• About this task:
Write out every record below exactly, leaving the pictures out.

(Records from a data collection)
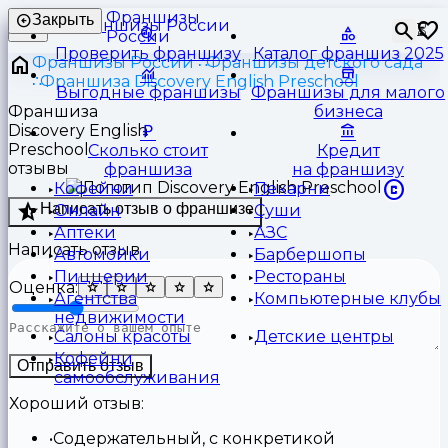
Франшизы
Закрыть
⏳
России
Проверить франшизу
Каталог франшиз 2025
Франшизы России
Франшизы детского сада
Франшиза Discovery English Preschool
Выгодные франшизы
Франшизы для малого
Франшиза
бизнеса
Discovery English
Preschool
Сколько стоит
Кредит
отзывы
франшиза
на франшизу
Кофейни
Пекарни
Написать отзыв о франшизе
Онлайн
Суши
Аптеки
АЗС
Написать отзыв
Автомойки
Барбершопы
Пиццерии
Рестораны
Оценка:
Агентства
Компьютерные клубы
недвижимости
Салоны красоты
Детские центры
Кофейни
Отправить отзыв
самообслуживания
Хороший отзыв:
Содержательный, с конкретикой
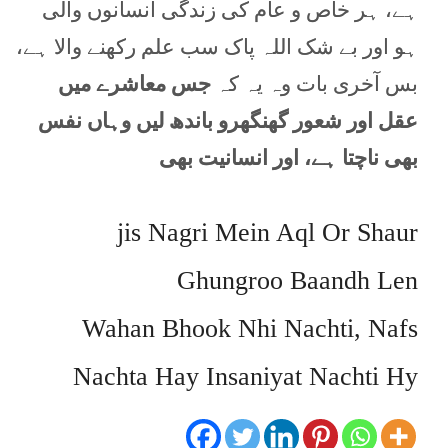
ہے، ہر خاص و عام کی زندگی انسانوں والی
ہو اور بے شک اللہ پاک سب علم رکھنے والا ہے،
بس آخری بات وہ یہ کہ
جس معاشرے میں
عقل اور شعور گھنگھرو باندھ لیں وہاں نفس
بھی ناچتا ہے، اور انسانیت بھی
jis Nagri Mein Aql Or Shaur
Ghungroo Baandh Len
Wahan Bhook Nhi Nachti, Nafs
Nachta Hay Insaniyat Nachti Hy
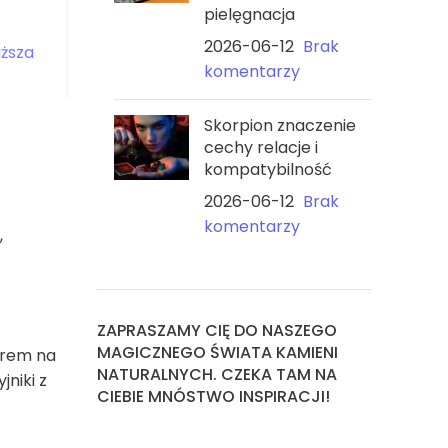
 na
Motywacja”
Spokój” na
pielęgnacja
ici
jedwabnej n
zł
zł
2026-06-12
Brak
komentarzy
139,00
zł
129,00
zł
Skorpion znaczenie
cechy relacje i
kompatybilność
2026-06-12
Brak
komentarzy
,
ZAPRASZAMY CIĘ DO NASZEGO
MAGICZNEGO ŚWIATA KAMIENI
borem na
NATURALNYCH. CZEKA TAM NA
jniki z
CIEBIE MNÓSTWO INSPIRACJI!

• Result:
Франшизы
Закрыть
⏳
России
Проверить франшизу
Каталог франшиз 2025
Франшизы России
Франшизы детского сада
Франшиза Discovery English Preschool
Выгодные франшизы
Франшизы для малого
Франшиза
бизнеса
Discovery English
Preschool
Сколько стоит
Кредит
отзывы
франшиза
на франшизу
Кофейни
Пекарни
Написать отзыв о франшизе
Онлайн
Суши
Аптеки
АЗС
Написать отзыв
Автомойки
Барбершопы
Пиццерии
Рестораны
Оценка:
Агентства
Компьютерные клубы
недвижимости
Салоны красоты
Детские центры
Кофейни
Отправить отзыв
самообслуживания
Хороший отзыв:
Содержательный, с конкретикой
ہے، ہر خاص و عام کی زندگی انسانوں والی
ہو اور بے شک اللہ پاک سب علم رکھنے والا ہے،
بس آخری بات وہ یہ کہ
جس معاشرے میں
عقل اور شعور گھنگھرو باندھ لیں وہاں نفس
بھی ناچتا ہے، اور انسانیت بھی
jis Nagri Mein Aql Or Shaur
Ghungroo Baandh Len
Wahan Bhook Nhi Nachti, Nafs
Nachta Hay Insaniyat Nachti Hy
 na
Motywacja”
Spokój” na
pielęgnacja
ici
jedwabnej n
zł
zł
2026-06-12
Brak
komentarzy
139,00
zł
129,00
zł
Skorpion znaczenie
cechy relacje i
kompatybilność
2026-06-12
Brak
komentarzy
,
ZAPRASZAMY CIĘ DO NASZEGO
MAGICZNEGO ŚWIATA KAMIENI
borem na
NATURALNYCH. CZEKA TAM NA
jniki z
CIEBIE MNÓSTWO INSPIRACJI!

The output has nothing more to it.